Nora Gorenstein, the CEO of the Jewish Federation of Western Massachusetts, told us that keeping students safe, whether of the Jewish faith or not, should be a top priority for all schools across western Massachusetts and that includes worrying about their physical health, mental state, and emotional well-being.
“We’re trying to be responsive, to be aware, and to be supporting students, not just in a reactive way, but in a proactive way to make sure we have the type of structures and support that students will need now and in times like this,” Gorenstein said.
A new wave of antisemitic incidents have been reported across the United States following the October 7 Hamas attacks on Israel, including targets on some college campuses, which has left Jewish students worried.
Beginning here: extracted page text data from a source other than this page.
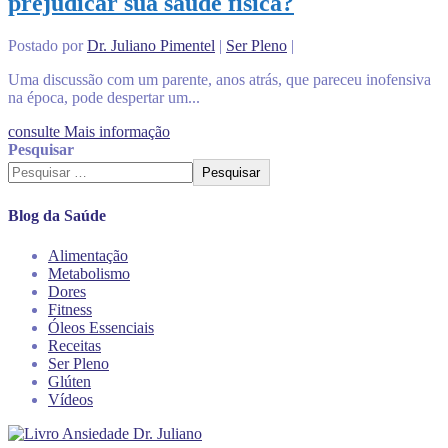
prejudicar sua saúde física?
Postado por
Dr. Juliano Pimentel
|
Ser Pleno
|
Uma discussão com um parente, anos atrás, que pareceu inofensiva
na época, pode despertar um...
consulte Mais informação
Pesquisar
Pesquisar
Blog da Saúde
Alimentação
Metabolismo
Dores
Fitness
Óleos Essenciais
Receitas
Ser Pleno
Glúten
Vídeos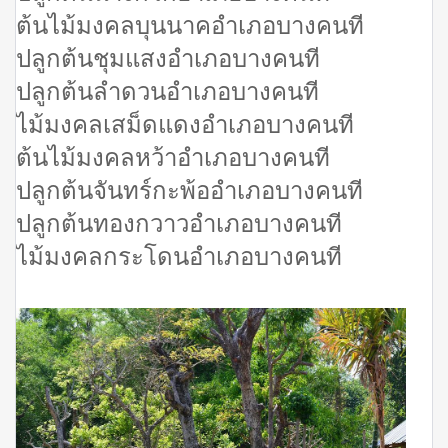
ต้นไม้มงคลบุนนาคอำเภอบางคนที
ปลูกต้นชุมแสงอำเภอบางคนที
ปลูกต้นลำดวนอำเภอบางคนที
ไม้มงคลเสม็ดแดงอำเภอบางคนที
ต้นไม้มงคลหว้าอำเภอบางคนที
ปลูกต้นจันทร์กะพ้ออำเภอบางคนที
ปลูกต้นทองกวาวอำเภอบางคนที
ไม้มงคลกระโดนอำเภอบางคนที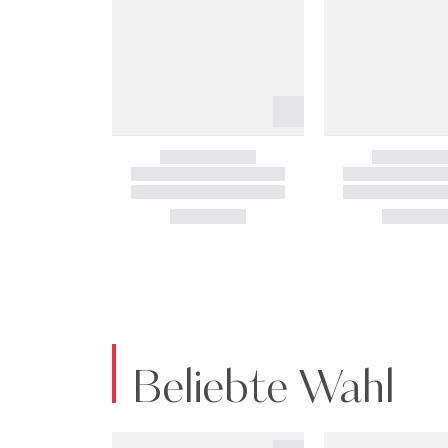
Beliebte Wahl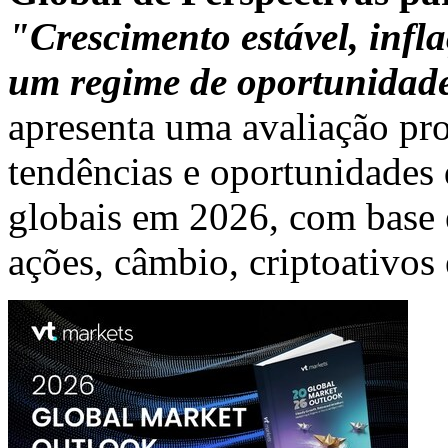
"Crescimento estável, inf
um regime de oportunidade
apresenta uma avaliação pro
tendências e oportunidade
globais em 2026, com base
ações, câmbio, criptoativos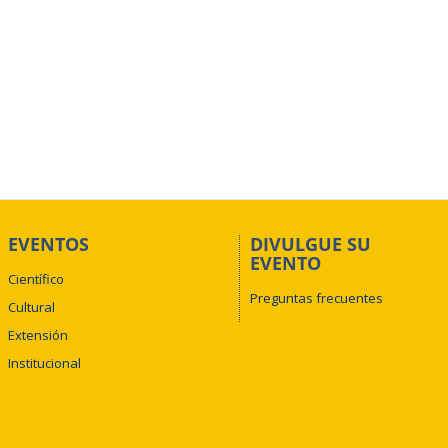
EVENTOS
DIVULGUE SU
EVENTO
Científico
Preguntas frecuentes
Cultural
Extensión
Institucional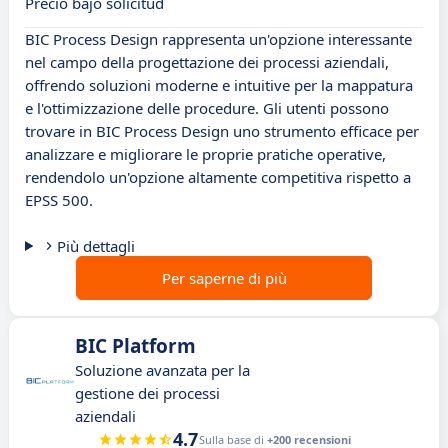
Precio bajo solicitud
BIC Process Design rappresenta un'opzione interessante
nel campo della progettazione dei processi aziendali,
offrendo soluzioni moderne e intuitive per la mappatura
e l'ottimizzazione delle procedure. Gli utenti possono
trovare in BIC Process Design uno strumento efficace per
analizzare e migliorare le proprie pratiche operative,
rendendolo un'opzione altamente competitiva rispetto a
EPSS 500.
Più dettagli
Per saperne di più
BIC Platform
Soluzione avanzata per la
gestione dei processi
aziendali
4.7
Sulla base di
+200 recensioni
On Monday, Western Mass News spoke with Gorenstein on where those concerns stand in our area.
“Three out of four Jewish students right now say that the situation in Israel and Gaza is affecting them and for all college students across the board, the number we’re looking at right now is that 56 percent of Jewish students say that they are scared and I would say an acceptable percentage would be zero,” Gorenstein explained.
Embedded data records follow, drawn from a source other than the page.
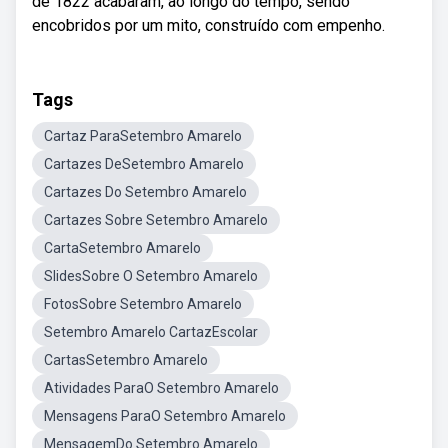
de 1822 acabaram, ao longo do tempo, sendo
encobridos por um mito, construído com empenho.
Tags
Cartaz ParaSetembro Amarelo
Cartazes DeSetembro Amarelo
Cartazes Do Setembro Amarelo
Cartazes Sobre Setembro Amarelo
CartaSetembro Amarelo
SlidesSobre O Setembro Amarelo
FotosSobre Setembro Amarelo
Setembro Amarelo CartazEscolar
CartasSetembro Amarelo
Atividades ParaO Setembro Amarelo
Mensagens ParaO Setembro Amarelo
MensagemDo Setembro Amarelo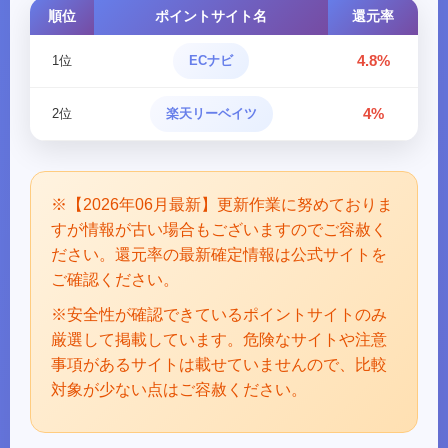
順位
ポイントサイト名
還元率
4.8%
1位
ECナビ
4%
2位
楽天リーベイツ
※【2026年06月最新】更新作業に努めておりま
すが情報が古い場合もございますのでご容赦く
ださい。還元率の最新確定情報は公式サイトを
ご確認ください。
※安全性が確認できているポイントサイトのみ
厳選して掲載しています。危険なサイトや注意
事項があるサイトは載せていませんので、比較
対象が少ない点はご容赦ください。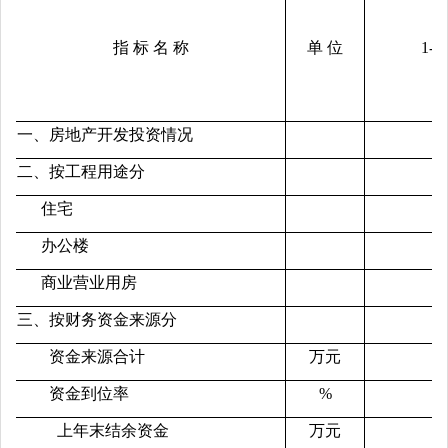
指 标 名 称
单 位
1-
一、房地产开发投资情况
二、按工程用途分
住宅
办公楼
商业营业用房
三、按财务资金来源分
资金来源合计
万元
资金到位率
%
上年末结余资金
万元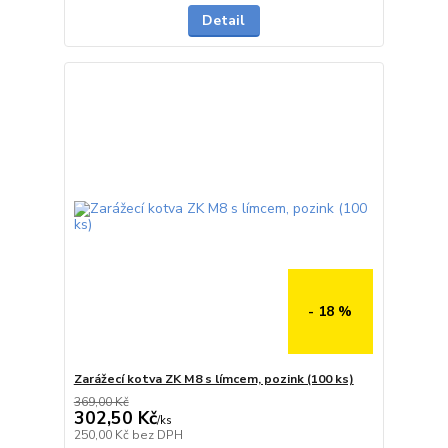
Detail
- 18 %
Zarážecí kotva ZK M8 s límcem, pozink (100 ks)
369,00 Kč
302,50 Kč
/
ks
Skladem
250,00 Kč
bez DPH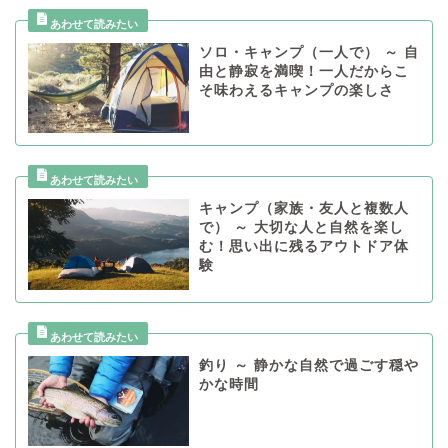
ソロ・キャンプ（一人で） ～ 自
由と静寂を満喫！一人だからこ
そ味わえるキャンプの楽しさ
キャンプ（家族・友人と複数人
で） ～ 大切な人と自然を楽し
む！思い出に残るアウトドア体
験
釣り ～ 静かな自然で過ごす穏や
かな時間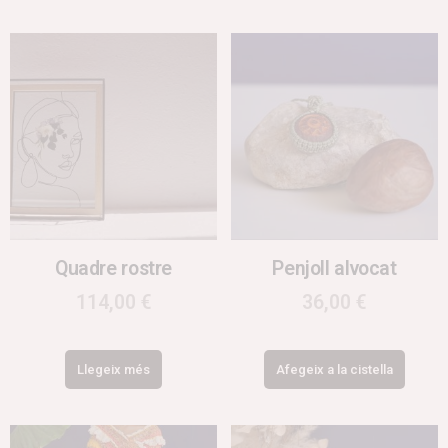
Quadre rostre
Penjoll alvocat
114,00
€
36,00
€
Llegeix més
Afegeix a la cistella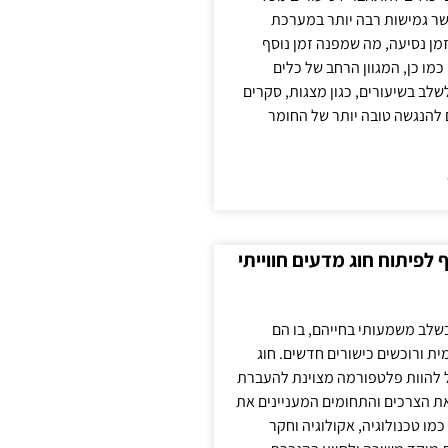
ר גמישות רבה יותר במערכת
מן נסיעה, מה שמפנה זמן נוסף
כמו כן, המגוון הרחב של כלים
לשלב בשיעורים, כגון מצגות, סקרים
 להנגשה טובה יותר של החומר
לפיתוח חוג מדעים חווייתי
בשלב משמעותי בחייהם, בו הם
ת ורוכשים כישורים חדשים. חוג
ול להוות פלטפורמה מצוינת להעברת
את הצרכים והתחומים המעניינים את
כמו טכנולוגיה, אקולוגיה וחקר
To combat this recent rise of both antisemitism and Islamophobia, the Biden Administration has asked the Departments of Justice and Homeland Security to partner up and work with local law enforcement to provide support for all students. It’s a proactive effort that Gornestein said could go a long way when adding an extra layer of safety on college campuses.
“I know I feel reassured, as a Jewish communal leader that we are being supported by the United States, by other allies around the world, and then particularly, you know locally, by our non-Jewish friends and family and neighbors because that is so important and knowing that we’re not alone is really the number one need in this moment,” Gorenstein added.
An important need that State Senator John Velis said is also crucial when fighting antisemitism.
“Anti-anything, hating fellow human beings just because of who they are, what they look like, their race, their religious creed, their socioeconomic status, don’t we have enough things going on in this world where that shouldn’t be a thing? Why can’t we just say we value all humans, right? It just, it doesn’t make sense to me how ramped antisemitism is and it needs to be pushed back in every opportunity,” Velis said.
Gorenstein also shared that if any student on a college campus across the state experiences an antisemitic incident against them or their community, they should report it by going to campushate.org to submit an official complaint, which goes directly to the Anti-Defamation League.